One way might be inserting links to external tarpits. It could be avoided easily, with some rules or heuristics on the scrapers’ side; we may obfuscate it with many fronting domains on the end of the tarpit, or by creating an entry for a subdomain of our own domain that points to such a trap. It would off-load the processing to such tarpits, but also be relatively easy for bad actors to circumvent.
It also doesn’t help that anyone can run such a scraper, rendering blocklists somewhat unwieldy.

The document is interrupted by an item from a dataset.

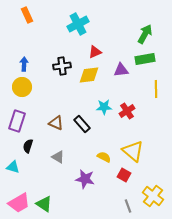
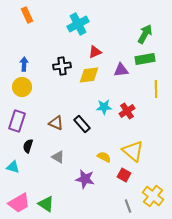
green triangle: moved 2 px right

That does remind me, OPNsense has a plugin for Crowdsec. My firewall harvests suspicious activity, which combined with input from your firewall and of others, will drop an IP on a blacklist or take it off.
It relembles @esist0 suggestion, but than automated.
Yes, something like that, maybe? Combined with ai.robots.txt, simply a list of IPs to block on firewall level would be manageable even for small servers. I see the point in redirecting scrapers to tarpits, but that seems rather more to manage and also, as you say, possible to circumvent.
So, in the end, what we might need is for the Yunohost firewall (which is ufw, if I remember correctly) to include a list of IPs to drop, and a script to update that list from time to time.
Alternatively, people might also be interested in an app which redirects the trawlers to tarpits.
Thanks for starting this discussion, I had also been thinking about this.
I’m sympathetic to the bot tarpit approach, but would be happy just to add them to fail2ban, and not let them waste any additional cpu cycles.
I while back I had installed darkvisitors to my website, and dismayed but not surprised to see that 90% of the traffic was coming from these llm/scraper bots.
I think a project like this would be great to add somehow to yunohost, and from a glance seems compatible:
Yes, this is possibly a good solution. I think fail2ban misses the point a bit, because this is not about stopping login attempts, which fail2ban does well. This is about stopping trawlers from accessing public-facing content, like Mastodon feeds, forums, blogs, webpages etc. that don’t require login. That looks more like a firewall’s task.